"VIVÍ aquello y no quiero repetirlo; en cuanto suene el primer tiro, me marcho". Eso le oí decir a un señor en Madrid a comienzo de los ochenta, cuando todavía Tejero no había secuestrado al Gobierno y al Parlamento, pistola en mano, un aciago 23 de febrero, pero cuando el ruido de sables traspasaba los muros de los cuarteles y llegaba a la calle. Entonces aún había mucha gente, no totalmente exenta de razón, convencida de que un golpe militar acabaría con la incipiente democracia española; la pregunta no era si sí o si no, sino cuándo.

Lo menos que puede esperarse hoy el Ejército español -un ejército profesional- es un levantamiento armado no ya como el de 1936, sino al menos como una intentona similar a la de Tejero y compañía. Las Fuerzas Armadas han dejado de ser un motivo de preocupación. Las intranquilidades llegan ahora por otra parte; por la parte de algunos señores y señoras contrarios al sistema, aunque viven del sistema, a quienes lo último que se les ocurriría sería vestir un uniforme. Y no tanto por parte de ellos y ellas, si me apuran, sino por la calculada indolencia -o la maquiavélica apatía- de quienes no hacen nada para restablecer un orden público cotidianamente conculcado. Eso, lo escribí ayer y vuelvo a hacerlo hoy, ya ocurrió en este país. Está en los libros de historia reciente, así como en las hemerotecas, a disposición de cualquiera que no quiera seguir con los ojos cerrados. A algunos les conviene que la indignación se convierta en una dolencia crónica sin dejar de ser aguda, pero modestamente les recomiendo cuidado. Siempre hay un punto de no retorno que conviene respetar; un punto en el que el acero del resorte deja de ser flexible y se deforma sin capacidad de recuperación.
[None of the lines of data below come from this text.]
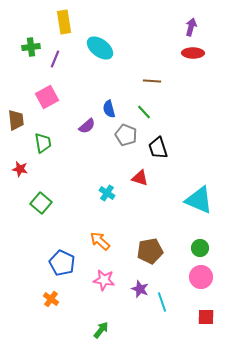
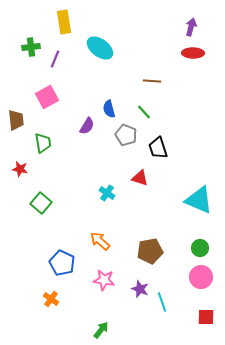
purple semicircle: rotated 18 degrees counterclockwise
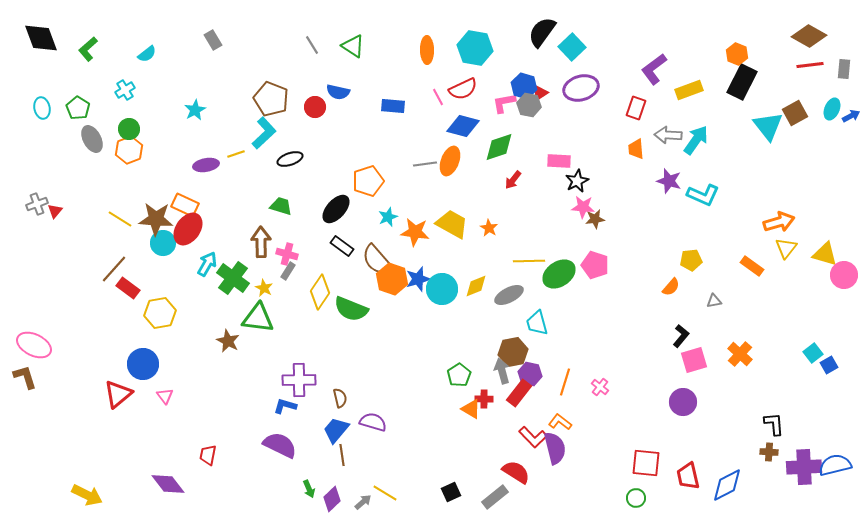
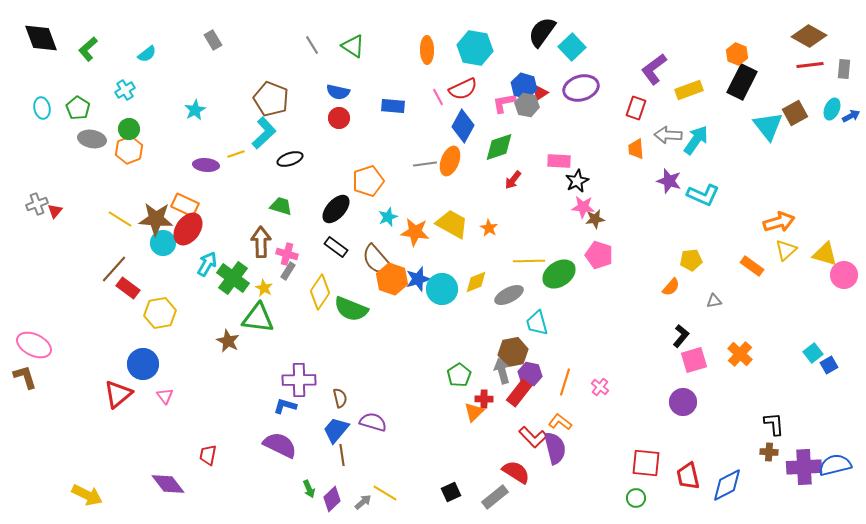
gray hexagon at (529, 105): moved 2 px left
red circle at (315, 107): moved 24 px right, 11 px down
blue diamond at (463, 126): rotated 76 degrees counterclockwise
gray ellipse at (92, 139): rotated 52 degrees counterclockwise
purple ellipse at (206, 165): rotated 15 degrees clockwise
black rectangle at (342, 246): moved 6 px left, 1 px down
yellow triangle at (786, 248): moved 2 px down; rotated 10 degrees clockwise
pink pentagon at (595, 265): moved 4 px right, 10 px up
yellow diamond at (476, 286): moved 4 px up
orange triangle at (471, 409): moved 3 px right, 3 px down; rotated 45 degrees clockwise
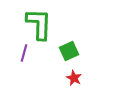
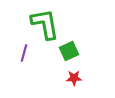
green L-shape: moved 6 px right; rotated 12 degrees counterclockwise
red star: rotated 28 degrees counterclockwise
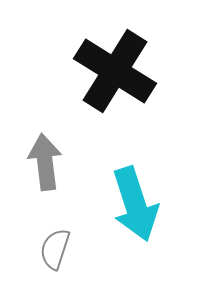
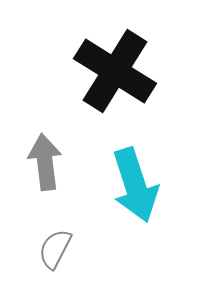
cyan arrow: moved 19 px up
gray semicircle: rotated 9 degrees clockwise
Aprecio a cuantos me leen por el simple hecho de leerme; incluso aprecio a quienes me detestan por el horrendo crimen de no pensar como ellos. Y desde ese aprecio -o afecto anónimo- les digo a todos que haré lo que pensaba hacer el señor madrileño al comienzo del folio: en cuanto esto se ponga feo, me abro. No por cobardía -estos alrededores están llenos de aguerridos pecholatas que sólo conocen las guerras de papel; yo he presenciado, y algo más que presenciado, una de verdad con nombre luminoso-, sino porque no estoy dispuesto a que me miren los europeos -y los ciudadanos de cualquier país civilizado- como miraban a los españoles en 1936: como unos salvajes irredentos capaces de matarse mutuamente con la misma facilidad que luego arremetieron los habitantes del Viejo Continente contra sí mismos en la Segunda Guerra Mundial. Ya en 1870 dijo Víctor Hugo que toda contienda entre europeos es una guerra civil.
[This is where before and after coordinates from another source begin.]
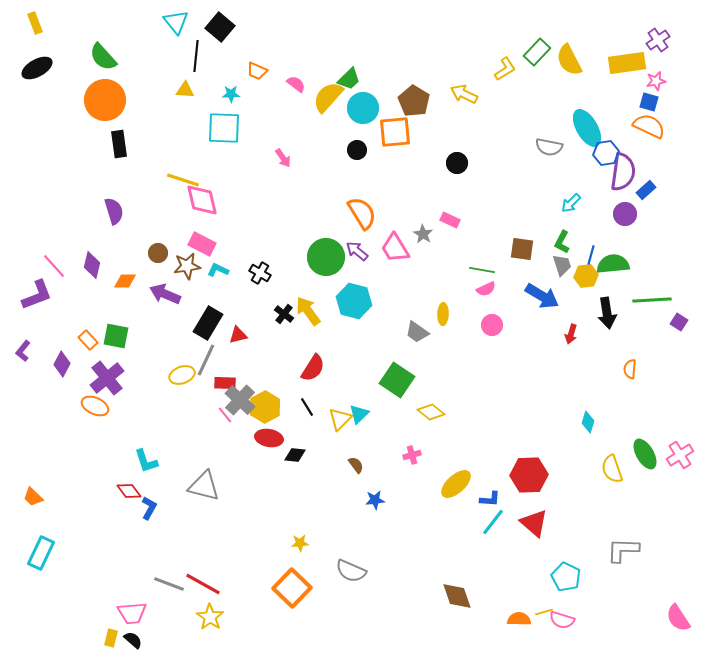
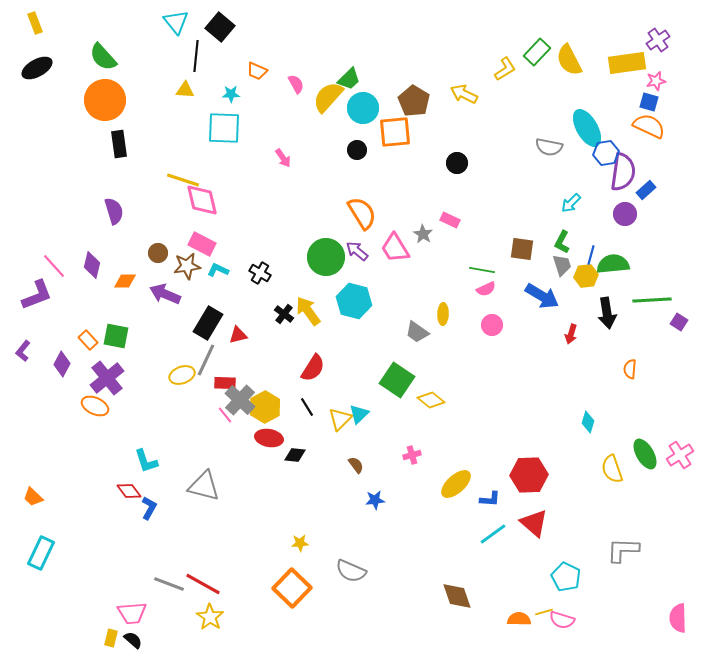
pink semicircle at (296, 84): rotated 24 degrees clockwise
yellow diamond at (431, 412): moved 12 px up
cyan line at (493, 522): moved 12 px down; rotated 16 degrees clockwise
pink semicircle at (678, 618): rotated 32 degrees clockwise
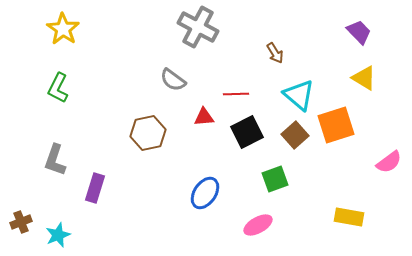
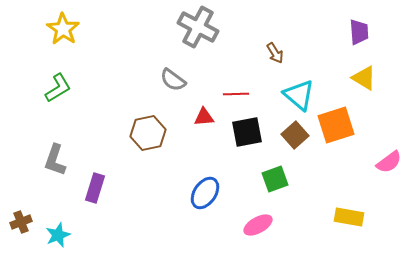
purple trapezoid: rotated 40 degrees clockwise
green L-shape: rotated 148 degrees counterclockwise
black square: rotated 16 degrees clockwise
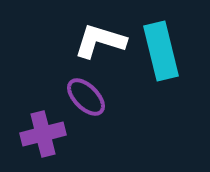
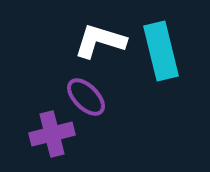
purple cross: moved 9 px right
En definitiva, de "canguelo", nada; pero de estupidez tampoco. Por mí que sigan los "alfreditos" campando -nunca mejor dicho- a sus anchas por las calles, pero conmigo que no cuenten ni siquiera para presenciar el espectáculo desde los balcones. Más aun: llegado el caso, y esté donde esté, tampoco perderé un minuto viendo por televisión como sacan el cuerpo de Franco del Valle de los Caídos y se lía de verdad, que es lo que quiere Zapatero y su capilla de insensatos. ¿Se acordaba alguien a estas alturas de que el "generalísimo" está enterrado en el Valle de los Caídos?